Дэвид хотел бы завершить это театральное представление, но не понимал как: он сам начал его и слишком поздно осознал, что не продумал концовку.

– Вы очень добры, благодарю, что помогли мне искать альбом, – сказал он с несчастным видом, глядя в пол. – Наверняка я просто куда-то засунул его дома. Мне не стоило приходить… Не смею больше вас беспокоить.

Никогда, пообещал он себе. Я никогда больше тебя не побеспокою. И все-таки он не двигался, не уходил.

Наступило молчание, и когда Эдвард заговорил, голос его звучал иначе, в нем не было больше прежней театральности.

– Никакого беспокойства, что вы, – проговорил он и добавил после паузы: – Ужасно холодно здесь, правда?

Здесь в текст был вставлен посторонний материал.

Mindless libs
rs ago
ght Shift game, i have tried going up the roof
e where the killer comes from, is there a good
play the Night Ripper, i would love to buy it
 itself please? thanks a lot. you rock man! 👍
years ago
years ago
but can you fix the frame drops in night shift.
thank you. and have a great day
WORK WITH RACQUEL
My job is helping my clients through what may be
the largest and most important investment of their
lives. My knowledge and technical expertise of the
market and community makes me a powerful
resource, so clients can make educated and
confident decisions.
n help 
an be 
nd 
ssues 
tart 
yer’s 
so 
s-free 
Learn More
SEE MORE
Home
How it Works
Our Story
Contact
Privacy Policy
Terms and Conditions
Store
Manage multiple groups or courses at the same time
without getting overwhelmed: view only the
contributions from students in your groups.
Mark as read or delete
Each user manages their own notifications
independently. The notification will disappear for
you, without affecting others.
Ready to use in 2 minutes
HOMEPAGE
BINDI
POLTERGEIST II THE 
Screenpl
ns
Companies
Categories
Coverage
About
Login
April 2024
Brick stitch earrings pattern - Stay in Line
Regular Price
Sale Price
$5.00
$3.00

(Так оно и было. Начальница держала помещение в холоде во время учебных часов – по ее словам, это повышало сосредоточенность учеников и учило их выдержке. Дети привыкали к холоду, а взрослые нет: каждый учитель и сотрудник приюта вечно кутался в теплые пальто и шали. Дэвид как-то наведался в приют вечером и поразился, как там было тепло, даже уютно.)

– Тут всегда холодно, – сказал он несчастным голосом.

– Я собираюсь согреться чашечкой кофе, – объявил Эдвард, и когда Дэвид ничего не ответил, снова не зная, как его понимать, добавил: – Тут за углом кафе, не хотите составить мне компанию?

Он согласился, не успев подумать, все взвесить и отказаться, задаться вопросом, что на самом деле означает это приглашение; и вот уже, к его удивлению, Эдвард застегивает пальто, и они вместе выходят из школы и идут на восток, а потом на юг, на Гудзон-стрит. Они не разговаривали, только Эдвард напевал про себя что-то на ходу, еще какую-то популярную песенку, и на мгновение Дэвид усомнился в себе: может быть, Эдвард весь на поверхности, весь блеск и лакировка? Он все время думал, что за всеми этими улыбками и жестами, за этими белыми ровными зубами скрывается глубокая и серьезная личность, но что, если нет? Что, если перед ним просто пустоцвет, человек, который ищет одних лишь удовольствий?